Wissenschaftler befragten Patienten mit einer chronischen Darmentzündung zu ihrer Erkrankung. Die meisten Patienten litten unter Fatigue, Kraftlosigkeit, Schmerzen und Gewichtsverlust. Etwa fünf von sechs Patienten nannten Stress als Krankheitsursache.


Bei all den Fortschritten in der Medizin darf der Patient selbst nicht außer Acht gelassen werden. Welche Beschwerden haben die Patienten? Wie fühlen sie sich mit der Erkrankung? Und was glauben sie, sind die Ursachen für ihre Erkrankung? Kurz gesagt: wie nehmen Betroffene ihre Erkrankung wahr? Das untersuchten Wissenschaftler aus Italien bei Patienten, die unter einer chronischen Darmentzündung litten.

Patienten mit chronischer Darmentzündung füllten einen speziellen Fragebogen aus

201 Patienten mit chronisch entzündlicher Darmerkrankung nahmen an der Studie teil. 47 % von ihnen litten an Morbus Crohn und 53 % an Colitis ulcerosa. Je nachdem, ob sich die Patienten in einer Ruhephase oder in einem Krankheitsschub befanden, wurden sie in zwei verschiedene Gruppen eingeteilt. Alle Patienten füllten einen speziellen Fragebogen aus. Mit diesem wollten die Wissenschaftler herausfinden, wie die Betroffenen zu ihrer Erkrankung stehen und was sie diesbezüglich glaubten. Die Wissenschaftler verglichen Patienten, die sich in einer Ruhephase befanden, mit Patienten in einem Krankheitsschub.

Patienten litten unter verschiedenen Symptomen

Bei der Auswertung der Fragebögen stellte sich heraus, dass das viele Patienten mit Morbus Crohn oder Colitis ulcerosa unter Erschöpfung (Fatigue, 86,9 %), Kraftlosigkeit (83,3 %), Schmerzen (80 %) und Gewichtsverlust (68,2 %) litten.
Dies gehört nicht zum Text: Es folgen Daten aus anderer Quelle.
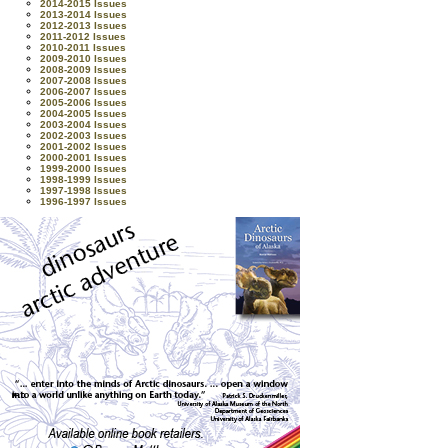
2014-2015 Issues
2013-2014 Issues
2012-2013 Issues
2011-2012 Issues
2010-2011 Issues
2009-2010 Issues
2008-2009 Issues
2007-2008 Issues
2006-2007 Issues
2005-2006 Issues
2004-2005 Issues
2003-2004 Issues
2002-2003 Issues
2001-2002 Issues
2000-2001 Issues
1999-2000 Issues
1998-1999 Issues
1997-1998 Issues
1996-1997 Issues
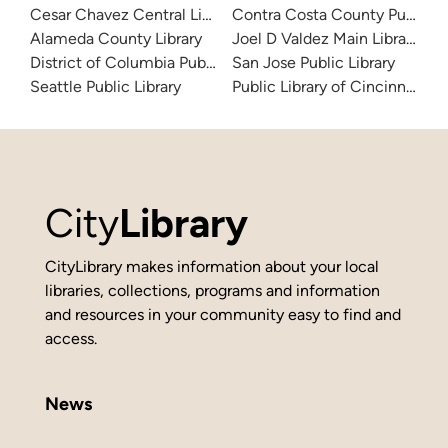
Cesar Chavez Central Library
Contra Costa County Public Li
Alameda County Library
Joel D Valdez Main Library
District of Columbia Public Library
San Jose Public Library
Seattle Public Library
Public Library of Cincinnati 
City
Library
CityLibrary makes information about your local
libraries, collections, programs and information
and resources in your community easy to find and
access.
News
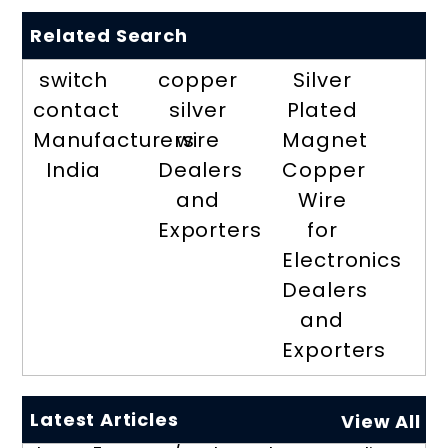
Related Search
switch
copper
Silver
contact
silver
Plated
Manufacturers
wire
Magnet
India
Dealers
Copper
and
Wire
Exporters
for
Electronics
Dealers
and
Exporters
Latest Articles
View All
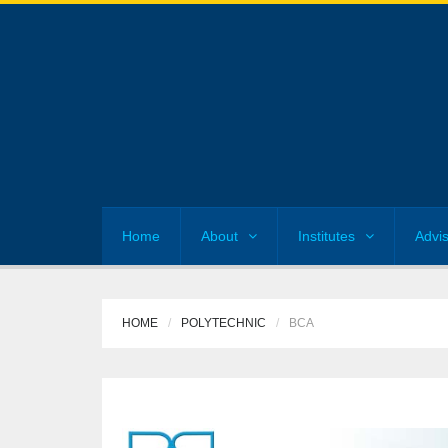
Home
About
Institutes
Advi
HOME
POLYTECHNIC
BCA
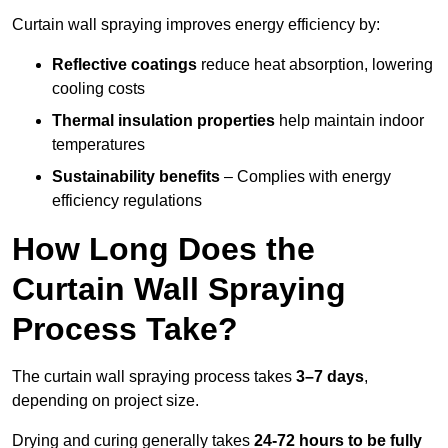
Curtain wall spraying improves energy efficiency by:
Reflective coatings
reduce heat absorption, lowering
cooling costs
Thermal insulation properties
help maintain indoor
temperatures
Sustainability benefits
– Complies with energy
efficiency regulations
How Long Does the
Curtain Wall Spraying
Process Take?
The curtain wall spraying process takes
3–7 days
,
depending on project size.
Drying and curing generally takes
24-72 hours to be fully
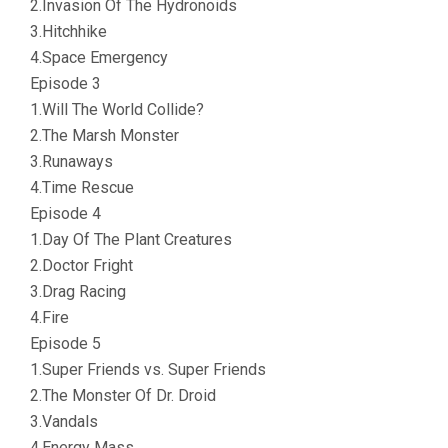
2.Invasion Of The Hydronoids
3.Hitchhike
4.Space Emergency
Episode 3
1.Will The World Collide?
2.The Marsh Monster
3.Runaways
4.Time Rescue
Episode 4
1.Day Of The Plant Creatures
2.Doctor Fright
3.Drag Racing
4.Fire
Episode 5
1.Super Friends vs. Super Friends
2.The Monster Of Dr. Droid
3.Vandals
4.Energy Mass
Patienten, die derzeit mit einem Krankheitsschub zu kämpfen hatten, berichteten häufiger von Fatigue, brennende Augen und Schlafproblemen und nannten generell mehr Symptome.

Patienten glaubten an verschiedene Krankheitsursachen

Die Patienten machten Angaben darüber, was sie glaubten, was die Hauptursachen ihrer Erkrankung waren. Am häufigsten wurde Stress (84,1 %) genannt, gefolgt von einem veränderten Immunsystem (69,32 %), Familienproblemen (49,9 %) und dem emotionalen Zustand (40,9 %). Patienten, die sich in einem Schub befanden, nannten häufiger Arbeitsüberlastung als Krankheitsursache als Patienten in einer Ruhephase. Nur 20 % der Patienten glaubten, dass Rauchen, Erkrankungen in der Familie und frühere unzureichende Therapien einen relevanten Risikofaktor für die Krankheit darstellen.
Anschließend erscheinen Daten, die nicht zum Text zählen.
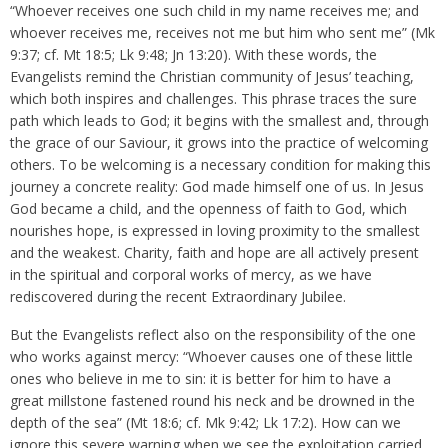
“Whoever receives one such child in my name receives me; and
whoever receives me, receives not me but him who sent me” (Mk
9:37; cf. Mt 18:5; Lk 9:48; Jn 13:20). With these words, the
Evangelists remind the Christian community of Jesus’ teaching,
which both inspires and challenges. This phrase traces the sure
path which leads to God; it begins with the smallest and, through
the grace of our Saviour, it grows into the practice of welcoming
others. To be welcoming is a necessary condition for making this
journey a concrete reality: God made himself one of us. In Jesus
God became a child, and the openness of faith to God, which
nourishes hope, is expressed in loving proximity to the smallest
and the weakest. Charity, faith and hope are all actively present
in the spiritual and corporal works of mercy, as we have
rediscovered during the recent Extraordinary Jubilee.
But the Evangelists reflect also on the responsibility of the one
who works against mercy: “Whoever causes one of these little
ones who believe in me to sin: it is better for him to have a
great millstone fastened round his neck and be drowned in the
depth of the sea” (Mt 18:6; cf. Mk 9:42; Lk 17:2). How can we
ignore this severe warning when we see the exploitation carried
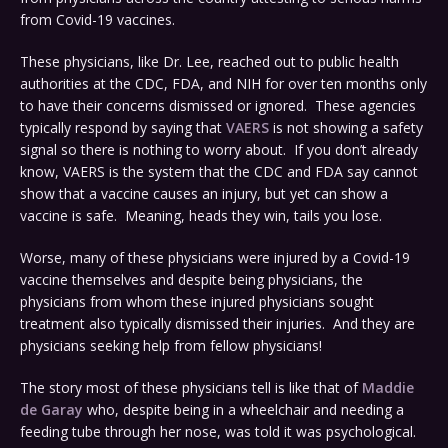
from Covid-19 vaccines.
These physicians, like Dr. Lee, reached out to public health
authorities at the CDC, FDA, and NIH for over ten months only
to have their concerns dismissed or ignored. These agencies
typically respond by saying that
VAERS
is not showing a safety
signal so there is nothing to worry about. If you don’t already
know, VAERS is the system that the CDC and FDA say cannot
show that a vaccine causes an injury, but yet can show a
vaccine is safe. Meaning, heads they win, tails you lose.
Worse, many of these physicians were injured by a Covid-19
vaccine themselves and despite being physicians, the
physicians from whom these injured physicians sought
treatment also typically dismissed their injuries. And they are
physicians seeking help from fellow physicians!
The story most of these physicians tell is like that of
Maddie
de Garay
who, despite being in a wheelchair and needing a
feeding tube through her nose, was told it was psychological.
Patienten, die sich in einem Schub befanden, waren pessimistischer

Auffällig war, dass Patienten, die sich in einem Krankheitsschub befanden, im Vergleich zu Patienten in einer Ruhephase pessimistischer in die Zukunft blickten und mehr negative Emotionen hatten. Patienten in einer Ruhephase hatten hingegen ein besseres Verständnis ihrer Erkrankung.

Die meisten befragten Patienten litten somit unter Fatigue, Kraftlosigkeit, Schmerzen und Gewichtsverlust und glaubten, dass ihre Erkrankung hauptsächlich durch Stress ausgelöst wurde. Patienten, die sich in einem Krankheitsschub befanden, waren pessimistischer.

Referenz:

Vegni E, Gilardi D, Bonovas S, Corrò BE, Menichetti J, Leone D, Mariangela A, Furfaro F, Danese S, Fiorino G. Illness Perception in Inflammatory Bowel Disease Patients is Different Between Patients With Active Disease or in Remission: A Prospective Cohort Study. J Crohns Colitis. 2019 Mar 30;13(4):417-423. doi: 10.1093/ecco-jcc/jjy183.